Britain: Broken, bedevilled, betrayed

Richard Lutz watches democracy go down the pan.

 

I turn to page 21 of my morning paper to get the latest on Boris Johnson suspending the House of Commons and consequentially banning democracy.

“Imagine a period of instability with someone in charge that not everybody actively supports,” an article warns, “and uncertainty in terms of the relationship with the Continent.” It then adds: “It is the sort of circumstances in which anyone would bury their money.”

Well, yes, this could be about Johnson’s despotic decision to stop the House sitting. But it’s actually a comment from an historian about a hoard of discovered silver coins that was buried just after the Norman Conquest in 1066.

So, things haven’t changed much in 940 years then, have they? G’wan, take that shovel, dig a deep hole and chuck in your credit cards, your Lottery tickets, your gilt edge stock holdings and the keys to your Audi.

It’s all over, just as some Anglo Saxon lord told his family back in 1080-ish when William the Conquerer (French, for god’s sake….) ravaged this green and pleasant land, the Welsh were ravaging this green and pleasant land and when the remnants of a defeated King Harold army were probably doing ditto.

Boris, in a phrase, is just following history, using brutish but clever tactics to railroad his way through a hard fought struggle to ensure Parliament is the voice of the voter, the voice of a nation.

Of course, David Cameron monumentally fucked this up by creating a parallel voice with the referendum. This was okay when the referendum reflected the House, as in the Scottish independence vote or the proportional representation vote (which no one really understood).

But Cameron’s Etonian hubris came unstuck when Britain voted to leave the EU. Ouch, he blew it and then disappeared with a multi- million pound publishing contract under his arm.

Mrs May came and went and in came blustering Boris. Those who think his bumbling clownish behaviour reflects a bumbling and clownish inner self are sadly wrong. He is a clever but misguided ideologue. He didn’t come up with this suspension of the House on Tuesday night after a sherry or two too much.

My suspicion is he and cohort Jacob Rees Mogg and a constitutional legal expert or two sat down a year ago and thought this ruse through in great detail in the back room of a private club somewhere just off The Mall.

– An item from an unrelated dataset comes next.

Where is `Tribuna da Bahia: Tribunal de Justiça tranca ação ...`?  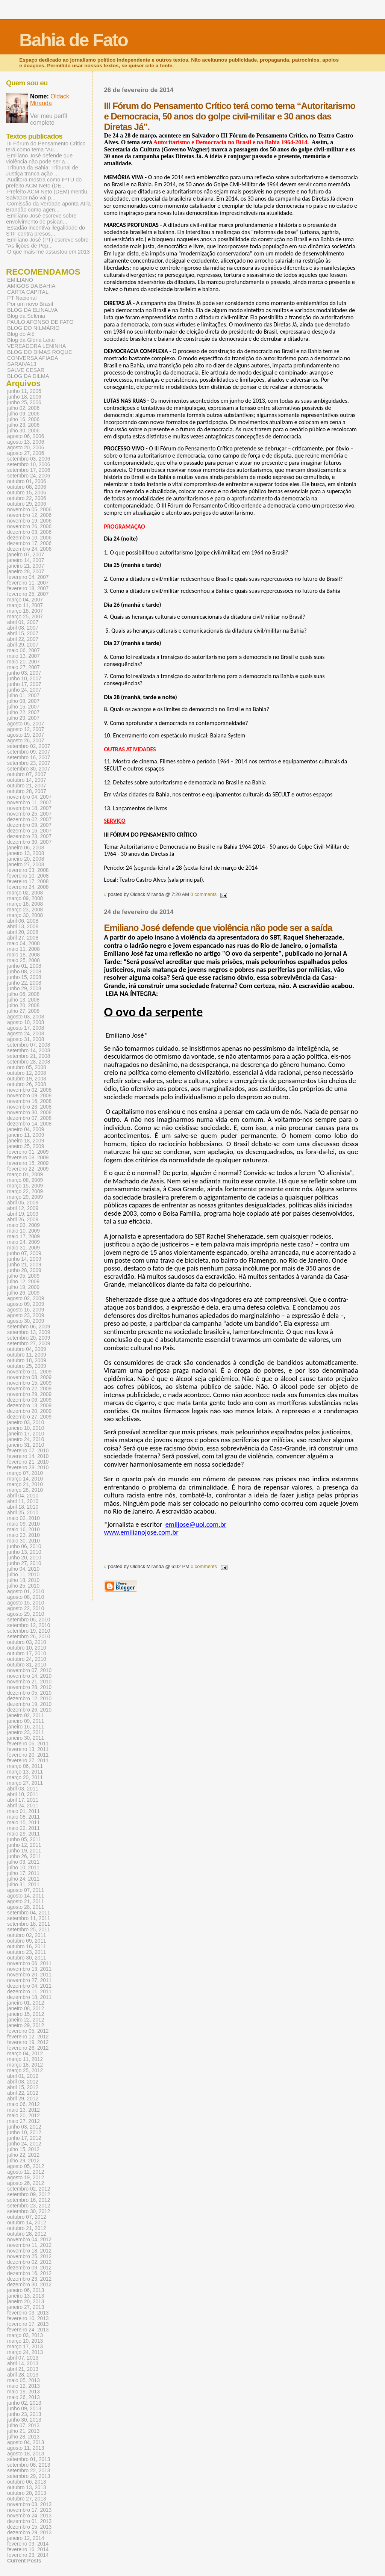 Tribuna da Bahia: Tribunal de Justiça tranca ação ... is located at coordinates (42, 171).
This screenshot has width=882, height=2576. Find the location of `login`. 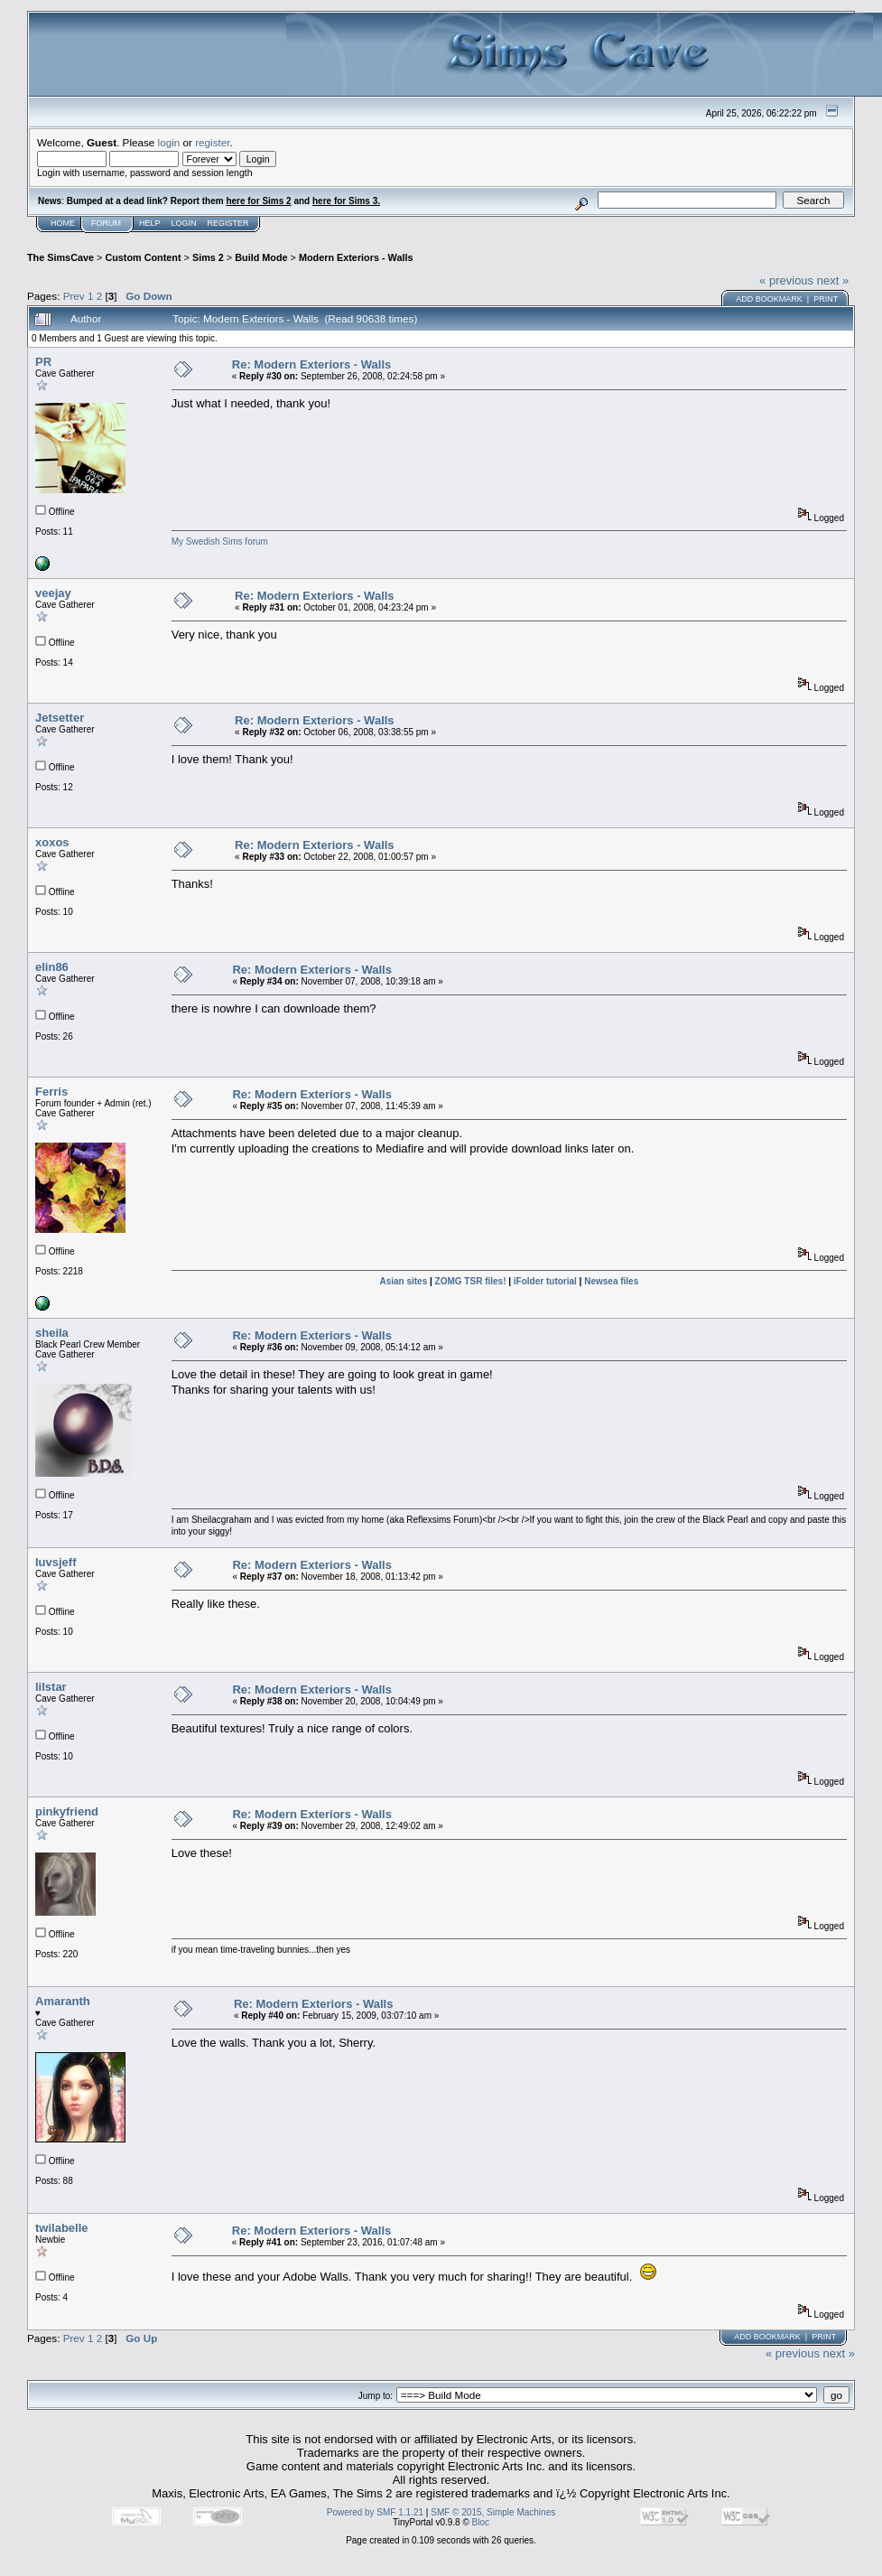 login is located at coordinates (169, 142).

On the quiet, behind closed doors, clever as a bunch of tricky foxes waiting for the chickens to forget to shut the henhouse door.

He and his shifty cabal were waiting for the inevitable. They waited and waited for the stars to align: The beginning of the party conferences, when the House is tradionally suspended for a short period of time, the announcement of a Queen’s Speech on policy and, crucially, a time when we’re all uncertain and burying the silver coins in the back garden.

Wake up Britain, you have nothing to lose. Johnson’s shameful arrogance is rooted in decades of delusional rights of privilege and he is about to undemocratically rule like a tinpot dictator or the criminal Putin.